Watch Lenosky demonstrate how to perform the bunny hop or the punch, an alternative to the bunny hop that allows mountain bikers to climb stairs or boulders, and you’ll see how important these areas are while you’re navigating technical terrain. Both moves require the hip pop, in which the body compresses and provides power that hinges from the hips. To re-create this necessary movement, Lenosky focuses on exercises in the gym that build full-body strength, like the rowing machine—Lenosky says rowing for 15 minutes is essentially like doing 50,000 bunny hops in a row. He also focuses on kettlebell swings and deadlifts, which help develop strength from the knees to the shoulders, as well as the box jump, a key plyometric drill that re-creates the compression and explosion needed when mountain biking, whether you’re climbing over roots, hitting kickers, or launching drops.

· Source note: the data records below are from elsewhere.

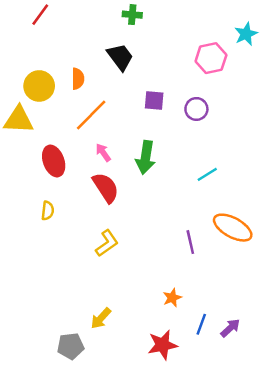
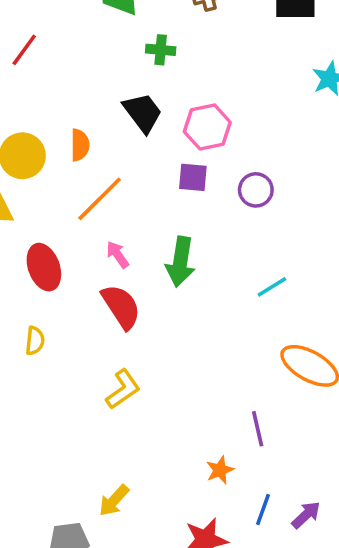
pink hexagon: (211, 58) -> (207, 127), moved
purple line: (190, 242) -> (258, 429), moved

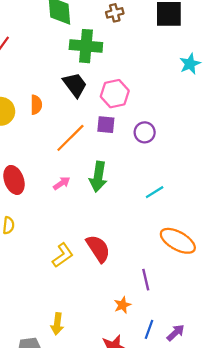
green cross: (161, 50) -> (86, 46), size x1.8
orange line: (100, 199) -> (70, 138), moved
pink arrow: (118, 255) -> (62, 183), moved, turned 91
red semicircle: (121, 307) -> (98, 249), moved
yellow arrow: (114, 501) -> (57, 324), turned -35

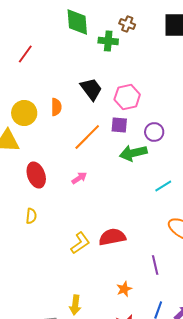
brown cross: (115, 13) -> (127, 24), turned 35
green cross: (86, 46) -> (108, 41), moved, size x0.7
green arrow: (98, 177) -> (133, 153), moved, turned 68
red semicircle: (98, 249) -> (112, 237), turned -68
orange star: (122, 305) -> (124, 289), moved

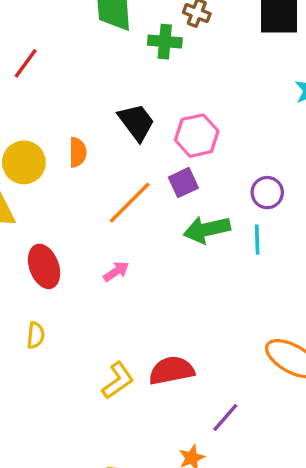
purple square: (119, 125) -> (183, 183), turned -30
purple circle: (154, 132) -> (267, 193), moved
cyan line: (163, 186) -> (257, 240), moved, turned -60
purple line: (155, 265) -> (225, 417), moved, turned 54

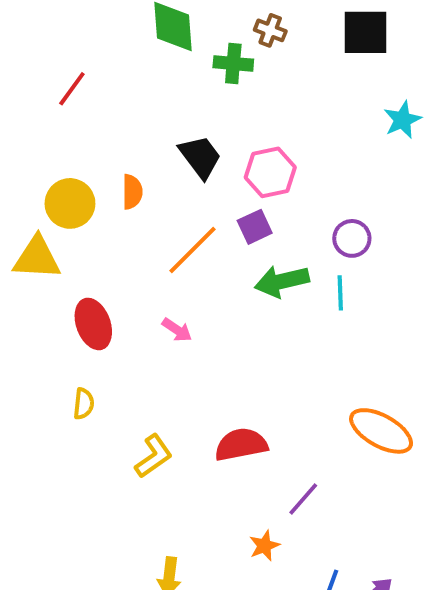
pink arrow: (116, 271) -> (177, 330), turned 68
yellow L-shape: (118, 381) -> (154, 456), moved

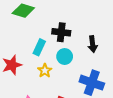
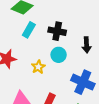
cyan rectangle: (39, 47) -> (29, 30), moved

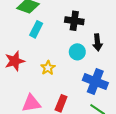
black cross: (57, 31) -> (74, 21), moved
cyan circle: (59, 55) -> (77, 52), moved

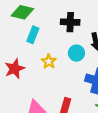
yellow star: (48, 68) -> (49, 61), moved

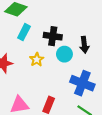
black cross: (70, 22) -> (53, 36), moved

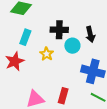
cyan rectangle: (24, 32) -> (25, 37), moved

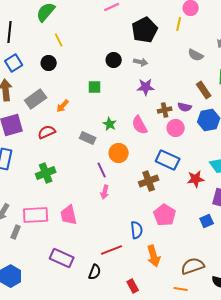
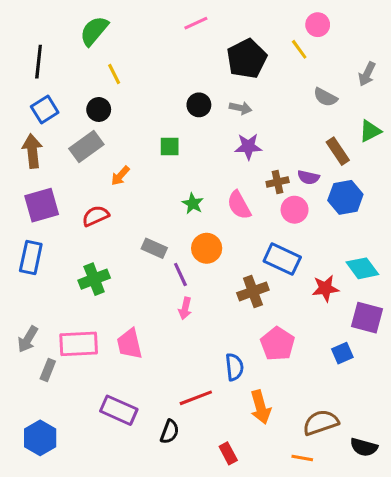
yellow line: (179, 24) -> (299, 49), turned -48
gray rectangle: (36, 99) -> (86, 146), moved
gray rectangle: (88, 138) -> (154, 248), moved

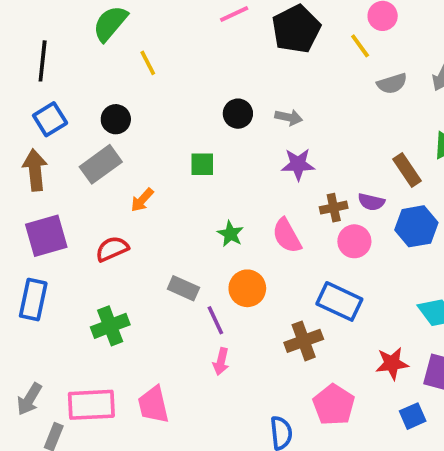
black pentagon: (247, 59) -> (296, 29), moved
yellow line: (114, 74) -> (148, 63), moved
gray semicircle: (325, 97) -> (392, 84), moved, turned -45
red star: (325, 288) -> (392, 363), moved

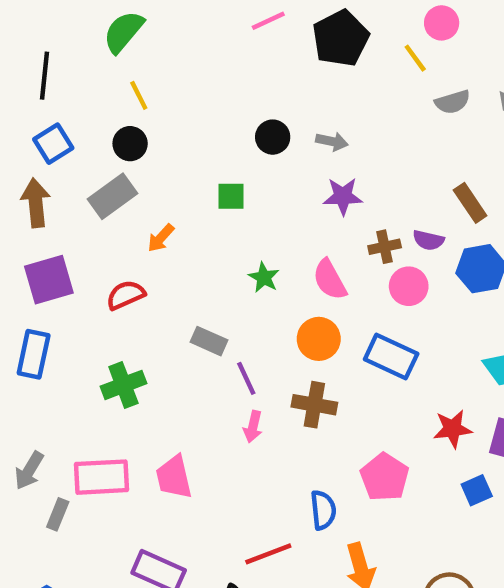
yellow line: (148, 63) -> (139, 95), moved
orange circle: (247, 288) -> (319, 339), moved
brown cross: (304, 341) -> (314, 405), moved, turned 30

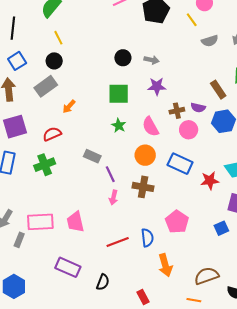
green square: (231, 196) -> (119, 94), moved, size x1.5
green cross: (123, 385) -> (45, 165), moved
red star: (453, 429) -> (210, 181), moved
red line: (268, 554) -> (118, 242), moved

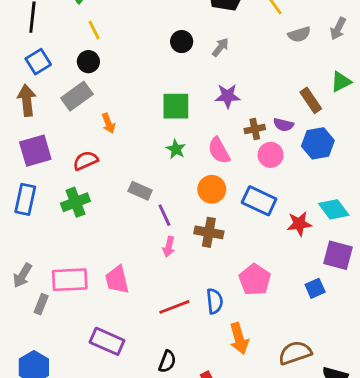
black circle: (123, 58) -> (182, 42), moved
gray arrow: (152, 60) -> (220, 47), moved, turned -64
orange arrow: (69, 106) -> (108, 123), turned -64
black semicircle: (103, 282) -> (167, 361), moved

As for bike drills that help improve technical skills, Lenosky takes it back to the basics. “Track stands,” he says, referring to the move where a rider is balanced on the bike without moving. “That’s the foundation of technical riding. And once you get track stands down, try small wheel pivots, where you lift and move your back wheel to the left and then to the right, while holding the track stand. Then work on moving the front tire.”

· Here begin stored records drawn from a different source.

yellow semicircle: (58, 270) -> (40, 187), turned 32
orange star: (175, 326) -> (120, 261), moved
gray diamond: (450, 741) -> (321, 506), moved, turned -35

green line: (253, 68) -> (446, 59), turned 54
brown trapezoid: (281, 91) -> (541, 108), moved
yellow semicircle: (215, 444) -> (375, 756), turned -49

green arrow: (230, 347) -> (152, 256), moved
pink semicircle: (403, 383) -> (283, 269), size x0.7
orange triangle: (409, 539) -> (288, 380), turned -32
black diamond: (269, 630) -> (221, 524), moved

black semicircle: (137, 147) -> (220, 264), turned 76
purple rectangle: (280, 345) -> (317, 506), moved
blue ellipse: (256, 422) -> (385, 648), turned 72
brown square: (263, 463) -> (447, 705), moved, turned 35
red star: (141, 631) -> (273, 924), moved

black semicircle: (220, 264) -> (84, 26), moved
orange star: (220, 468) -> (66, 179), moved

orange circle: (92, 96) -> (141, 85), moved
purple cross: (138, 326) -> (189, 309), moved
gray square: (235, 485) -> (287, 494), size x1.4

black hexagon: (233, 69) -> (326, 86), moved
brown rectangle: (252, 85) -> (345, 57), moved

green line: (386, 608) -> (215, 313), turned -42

If you have that balance, Lenosky says, you can come to a standstill on the trail, and if you lose momentum and start to wobble, you’ll have the skills to give you a few more seconds to regroup and keep moving. Being able to hold that track stand, and move from it, also comes down to having strong hips and a strong lower back.
But training in the gym and practicing bike drills will only get you so far. If you truly want to master technical terrain, Lenosky says, you have to spend more time riding technical terrain, over and over and over. “When riders suck at riding technical stuff, it’s because they don’t take the time to session things,” he says. “They don’t take the time to practice something on the trail in a group ride. You have to play and have fun. Go out one time a week and just play on your bike, hop some curbs, find a tabletop, ride a skinny. Don’t worry about your heart rate or calories. Forget about Strava. Just go play.”
Lenosky will spend the rest of 2019 hitting the biggest mountain-bike festivals in the country with Reeb Cycles, leading group rides on local trails. The idea is to stop and session different tech zones with the locals to help them conquer their own boogeyman trails. “You can never master everything,” Lenosky says. “That’s what keeps mountain biking interesting after 23 years. I travel around enough to know that there’s always new sections of trail that people say are unrideable. I love finding these spots and trying to figure them out.”